** Opening Provided entries block **

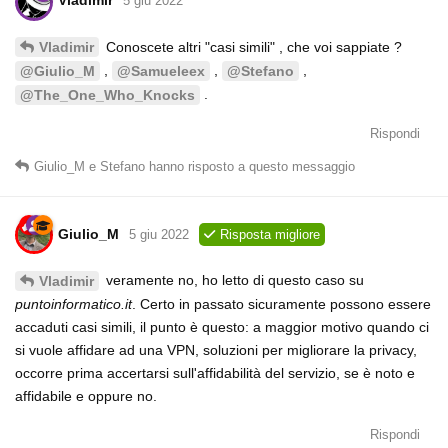
Vladimir
5 giu 2022
Conoscete altri "casi simili" , che voi sappiate ?
Vladimir
,
,
,
@Giulio_M
@Samueleex
@Stefano
.
@The_One_Who_Knocks
Rispondi
Giulio_M
e
Stefano
hanno risposto a questo messaggio
Giulio_M
5 giu 2022
Risposta migliore
veramente no, ho letto di questo caso su
Vladimir
puntoinformatico.it
. Certo in passato sicuramente possono essere
accaduti casi simili, il punto è questo: a maggior motivo quando ci
si vuole affidare ad una VPN, soluzioni per migliorare la privacy,
occorre prima accertarsi sull'affidabilità del servizio, se è noto e
affidabile e oppure no.
Rispondi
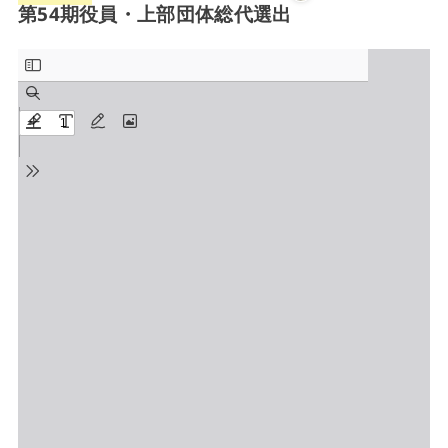
第54期役員・上部団体総代選出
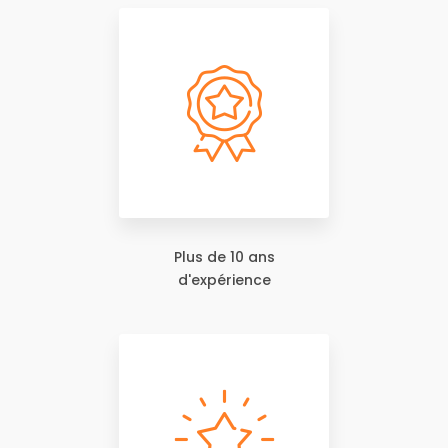
Plus de 10 ans
d'expérience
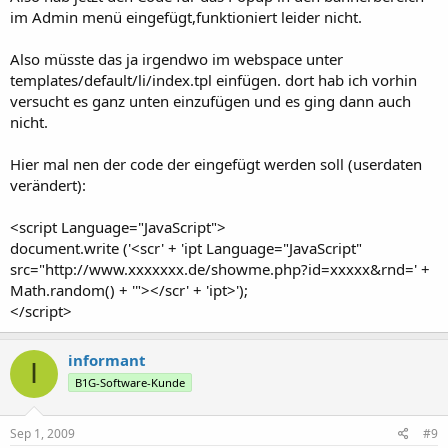
im Admin menü eingefügt,funktioniert leider nicht.
Also müsste das ja irgendwo im webspace unter
templates/default/li/index.tpl einfügen. dort hab ich vorhin
versucht es ganz unten einzufügen und es ging dann auch
nicht.
Hier mal nen der code der eingefügt werden soll (userdaten
verändert):
<script Language="JavaScript">
document.write ('<scr' + 'ipt Language="JavaScript"
src="http://www.xxxxxxx.de/showme.php?id=xxxxx&rnd=' +
Math.random() + '"></scr' + 'ipt>');
</script>
informant
I
B1G-Software-Kunde
Sep 1, 2009
#9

** Closing Provided entries block **

■ **What you should do**
Restate the data word for word from its first line through the line with "si vuole affidare", leaving out any picture along the way.

■ **Task result**
Vladimir
5 giu 2022
Conoscete altri "casi simili" , che voi sappiate ?
Vladimir
,
,
,
@Giulio_M
@Samueleex
@Stefano
.
@The_One_Who_Knocks
Rispondi
Giulio_M
e
Stefano
hanno risposto a questo messaggio
Giulio_M
5 giu 2022
Risposta migliore
veramente no, ho letto di questo caso su
Vladimir
puntoinformatico.it
. Certo in passato sicuramente possono essere
accaduti casi simili, il punto è questo: a maggior motivo quando ci
si vuole affidare ad una VPN, soluzioni per migliorare la privacy,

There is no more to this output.